Hello Mark,
Yes, most design-time attributes that reference design-time classes can use
a string containing a fully qualified class name instead of a class
reference. For example, DesignerAttribute, EditorAttribute. If you use this
mechanism you will need to install the main run-time assembly in the GAC,
otherwise VS may load your assembly twice using its internal LoadFrom code,
causing type errors. Finally you may also separate some of your EnvDTE code
into an assembly that references your run-time assembly, instead of
vice-versa. This might require a redesign, but the string based attributes
will help.
Regards,
Frank Hileman
check out VG.net:
http://www.vgdotnet.com Animated vector graphics system
Integrated Visual Studio .NET graphics editor
----- Original Message -----
Newsgroups: microsoft.public.dotnet.framework.windowsforms.designtime
Sent: Thursday, February 17, 2005 10:03 AM
Subject: Re: Separating Design-Time Capabilities from Run Time
[quoted text, click to view] > Jeffrey,
>
> Thanx for the quick reply.
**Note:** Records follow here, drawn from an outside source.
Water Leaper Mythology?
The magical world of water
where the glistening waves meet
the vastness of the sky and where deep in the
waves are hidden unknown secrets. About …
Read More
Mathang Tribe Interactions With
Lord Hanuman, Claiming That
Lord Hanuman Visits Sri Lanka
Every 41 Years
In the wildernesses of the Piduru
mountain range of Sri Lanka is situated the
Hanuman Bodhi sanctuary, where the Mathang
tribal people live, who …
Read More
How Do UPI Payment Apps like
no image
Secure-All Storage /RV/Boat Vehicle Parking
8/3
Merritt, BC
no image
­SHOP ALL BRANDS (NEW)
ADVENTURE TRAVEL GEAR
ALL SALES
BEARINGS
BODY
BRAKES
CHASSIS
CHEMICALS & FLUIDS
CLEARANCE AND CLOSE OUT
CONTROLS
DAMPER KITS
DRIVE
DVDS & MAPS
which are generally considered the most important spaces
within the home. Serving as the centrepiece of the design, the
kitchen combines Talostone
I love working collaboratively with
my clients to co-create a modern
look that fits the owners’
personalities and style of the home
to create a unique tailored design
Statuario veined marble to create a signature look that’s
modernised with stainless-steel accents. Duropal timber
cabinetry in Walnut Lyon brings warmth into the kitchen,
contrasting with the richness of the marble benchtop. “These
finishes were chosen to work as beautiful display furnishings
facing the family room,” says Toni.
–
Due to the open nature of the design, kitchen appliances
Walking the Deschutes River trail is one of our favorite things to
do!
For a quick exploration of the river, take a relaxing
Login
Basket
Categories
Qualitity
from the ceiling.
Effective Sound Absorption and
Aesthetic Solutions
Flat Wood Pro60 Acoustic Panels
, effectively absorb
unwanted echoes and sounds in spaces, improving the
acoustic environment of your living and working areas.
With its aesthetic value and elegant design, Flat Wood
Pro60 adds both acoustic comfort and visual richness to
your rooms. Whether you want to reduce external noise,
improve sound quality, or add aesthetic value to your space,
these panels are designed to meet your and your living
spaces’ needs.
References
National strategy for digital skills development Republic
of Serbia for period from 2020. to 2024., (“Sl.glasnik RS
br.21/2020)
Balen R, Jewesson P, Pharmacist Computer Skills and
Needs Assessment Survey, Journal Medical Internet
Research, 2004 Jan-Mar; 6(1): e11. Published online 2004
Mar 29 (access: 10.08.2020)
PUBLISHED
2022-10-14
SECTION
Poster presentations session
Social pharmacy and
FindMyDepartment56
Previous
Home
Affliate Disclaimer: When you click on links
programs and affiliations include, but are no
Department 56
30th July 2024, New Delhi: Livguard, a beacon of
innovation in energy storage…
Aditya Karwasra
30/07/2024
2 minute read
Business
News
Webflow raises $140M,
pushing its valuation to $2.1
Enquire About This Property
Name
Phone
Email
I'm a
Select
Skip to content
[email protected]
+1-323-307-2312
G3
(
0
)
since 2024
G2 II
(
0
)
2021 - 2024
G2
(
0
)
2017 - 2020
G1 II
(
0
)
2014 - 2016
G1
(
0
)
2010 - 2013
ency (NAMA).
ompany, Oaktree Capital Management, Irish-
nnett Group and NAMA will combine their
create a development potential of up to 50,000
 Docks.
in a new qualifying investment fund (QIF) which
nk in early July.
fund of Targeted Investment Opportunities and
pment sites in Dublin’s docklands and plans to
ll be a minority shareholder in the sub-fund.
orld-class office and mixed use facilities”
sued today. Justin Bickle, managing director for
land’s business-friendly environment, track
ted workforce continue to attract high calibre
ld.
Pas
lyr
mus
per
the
However, that's not what I was asking. I
> essentially do what you're suggesting already (although I tend to use a
> try/catch block wrapping creation of the designtime-only objects;
> DesignMode isn't sufficiently reliable, IMHO).
>
> What I'm really interested in is whether there's a different design
> pattern from distributing the designtime library but blocking any of it
> from running at run time. In other words, right now I have to
> distribute an assembly DLL that I never want called at runtime. This
> strikes me as ugly.
>
> Does anyone know of any other design patterns that can be used to deal
> with the need to segregate designtime code?